The need for specialized knowledge is a common issue for information technology professionals and creates substantial demands on IT staff. This demand for specialized knowledge can often go unmet for several reasons:
This situation leaves few options for IT professionals. We can deploy in‐house security suites that provide a combination of endpoint, email, and Web security tools. This has some advantages, such as full control over the deployment of the software, but it introduces additional complex software that must be configured and maintained. An emerging option of security as a software service offers an alternative model for implementing security controls.
Security as a service enables businesses of all sizes to take advantage of specialized expertise of security vendors who can invest more time, staff, and resources to monitor malware activity and refine business practices to mitigate the risk from security threats.

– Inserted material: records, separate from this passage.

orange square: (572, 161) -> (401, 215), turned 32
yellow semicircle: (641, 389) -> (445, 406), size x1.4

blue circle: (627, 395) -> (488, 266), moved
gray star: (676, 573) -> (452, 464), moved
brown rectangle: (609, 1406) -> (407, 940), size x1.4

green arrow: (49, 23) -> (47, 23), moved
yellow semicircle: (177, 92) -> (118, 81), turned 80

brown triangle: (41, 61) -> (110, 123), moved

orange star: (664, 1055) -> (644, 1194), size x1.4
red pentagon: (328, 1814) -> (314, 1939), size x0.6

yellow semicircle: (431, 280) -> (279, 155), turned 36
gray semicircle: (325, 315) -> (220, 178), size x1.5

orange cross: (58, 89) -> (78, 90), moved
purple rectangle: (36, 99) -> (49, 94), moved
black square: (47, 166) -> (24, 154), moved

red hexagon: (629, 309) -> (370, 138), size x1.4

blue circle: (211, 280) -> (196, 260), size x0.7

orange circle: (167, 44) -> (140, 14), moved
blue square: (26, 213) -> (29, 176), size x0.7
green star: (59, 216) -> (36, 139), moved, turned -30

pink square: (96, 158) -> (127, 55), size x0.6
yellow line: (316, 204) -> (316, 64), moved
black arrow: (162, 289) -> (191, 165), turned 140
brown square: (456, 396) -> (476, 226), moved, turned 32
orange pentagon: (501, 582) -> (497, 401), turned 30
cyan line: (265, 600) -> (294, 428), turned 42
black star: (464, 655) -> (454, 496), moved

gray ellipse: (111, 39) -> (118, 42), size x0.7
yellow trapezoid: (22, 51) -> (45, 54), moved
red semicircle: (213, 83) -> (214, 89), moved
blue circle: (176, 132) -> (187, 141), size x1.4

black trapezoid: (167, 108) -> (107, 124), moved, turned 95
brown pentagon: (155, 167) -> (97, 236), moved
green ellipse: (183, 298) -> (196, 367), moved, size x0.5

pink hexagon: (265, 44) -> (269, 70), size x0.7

It also allows IT professionals in small and midsize businesses to focus on other business needs by reducing the security burden placed on them.
Malware, phishing, and other cybercrime activities cost businesses billions of dollars. Security researchers and practitioners have created tools and techniques for addressing these threats, but it is sometimes difficult for small and midsize businesses to dedicate sufficient staff resources to these threats without adversely impacting other IT operations. Security as a service is an emerging alternative model for implementing security controls without inordinate demands on in‐house IT professionals.